La création de zones protégées transfrontalières peut opposer les pays concernés et ainsi compliquer encore un peu plus les affaires de la biodiversité.
La Nouvelle-Zélande refuse de protéger le « dernier océan », tandis que les Îles Cook se sont lancées dans la création d'une zone protégée maritime géante.
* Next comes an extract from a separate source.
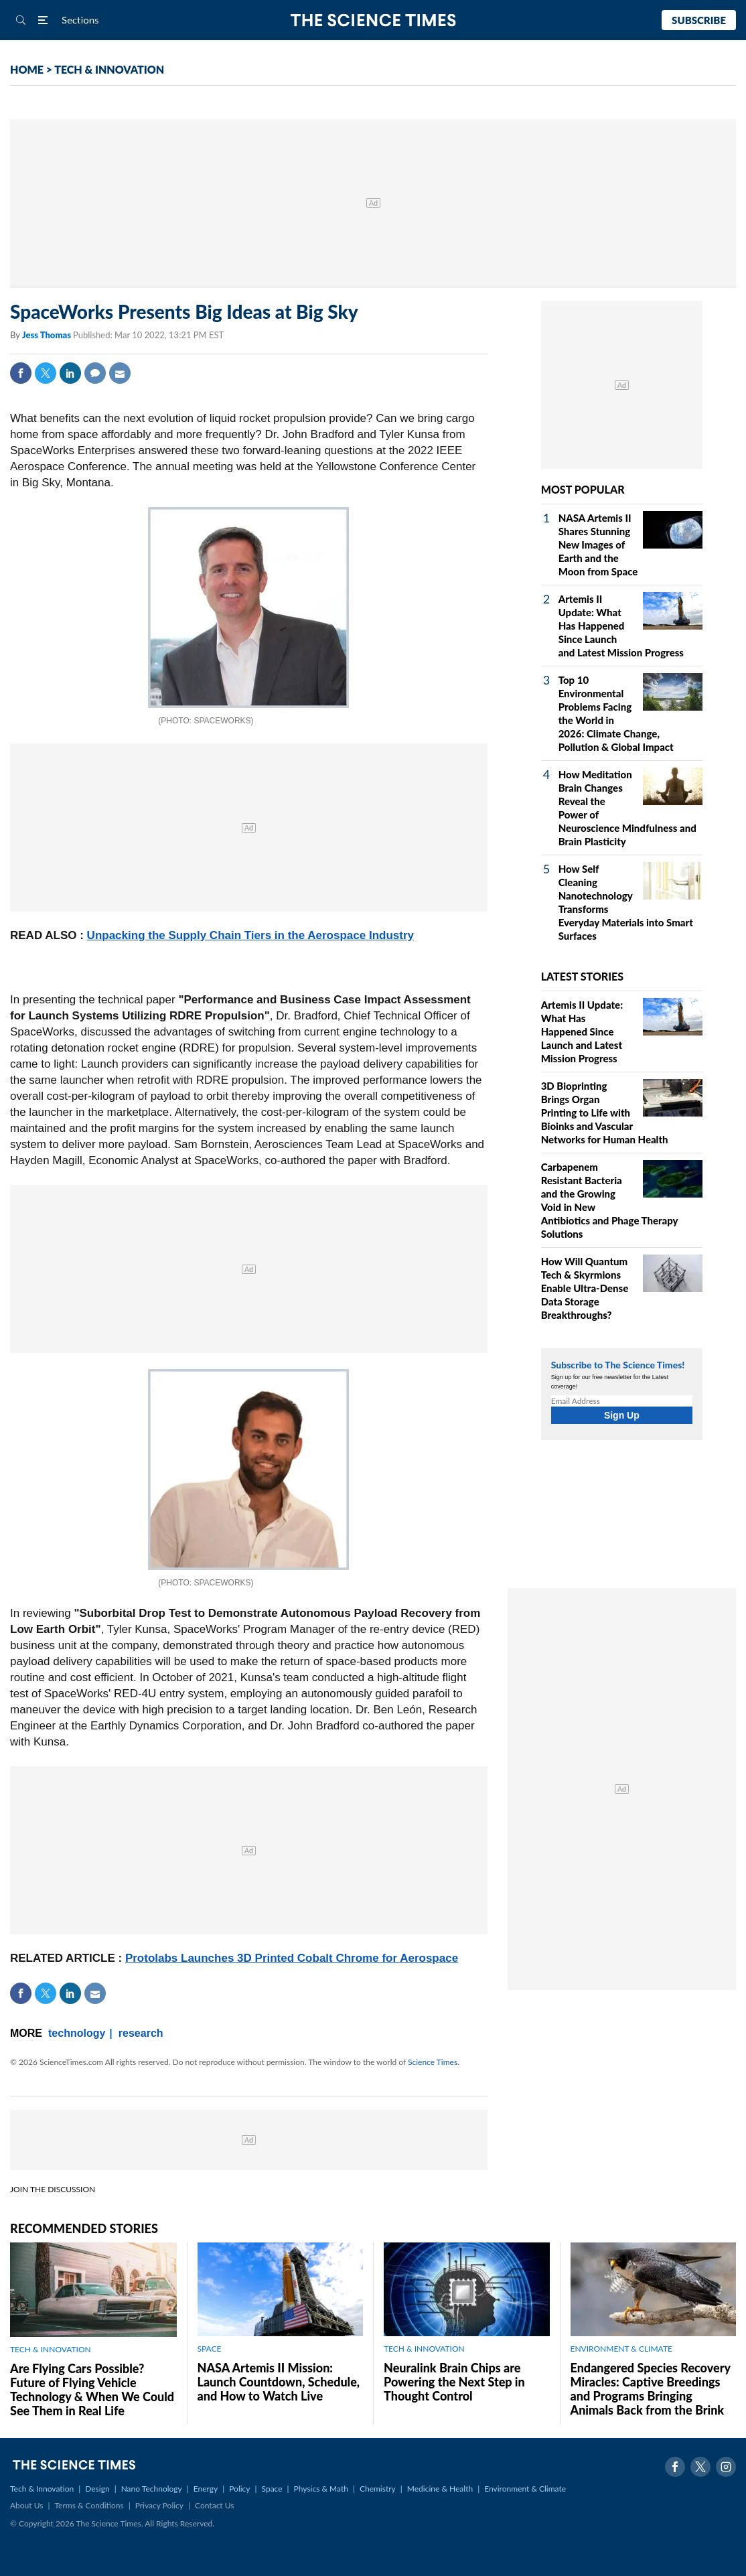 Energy (206, 2489)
Alors que l'ONU, suivant les recommandations de la communauté scientifique, a appelé les Etats à multiplier les créations de zones protégées afin d'assurer la pérennité de certaines espèces, la Nouvelle-Zélande vient de refuser de s'associer à un projet de conservation proposé par l'Oncle Sam pour sauvegarder la Mer de Ross, en Antarctique. « Le ministre des Affaires étrangères, M. McCully, a déclaré que la Nouvelle-Zélande deviendrait le pays leader en termes de projets de conservation, mais en fait, la proposition de la Nouvelle-Zélande est la moins solide des deux », a déploré le représentant de Greenpeace en Nouvelle-Zélande Steve Abel, cité par nos confrères du site Internet Greenetvert.fr.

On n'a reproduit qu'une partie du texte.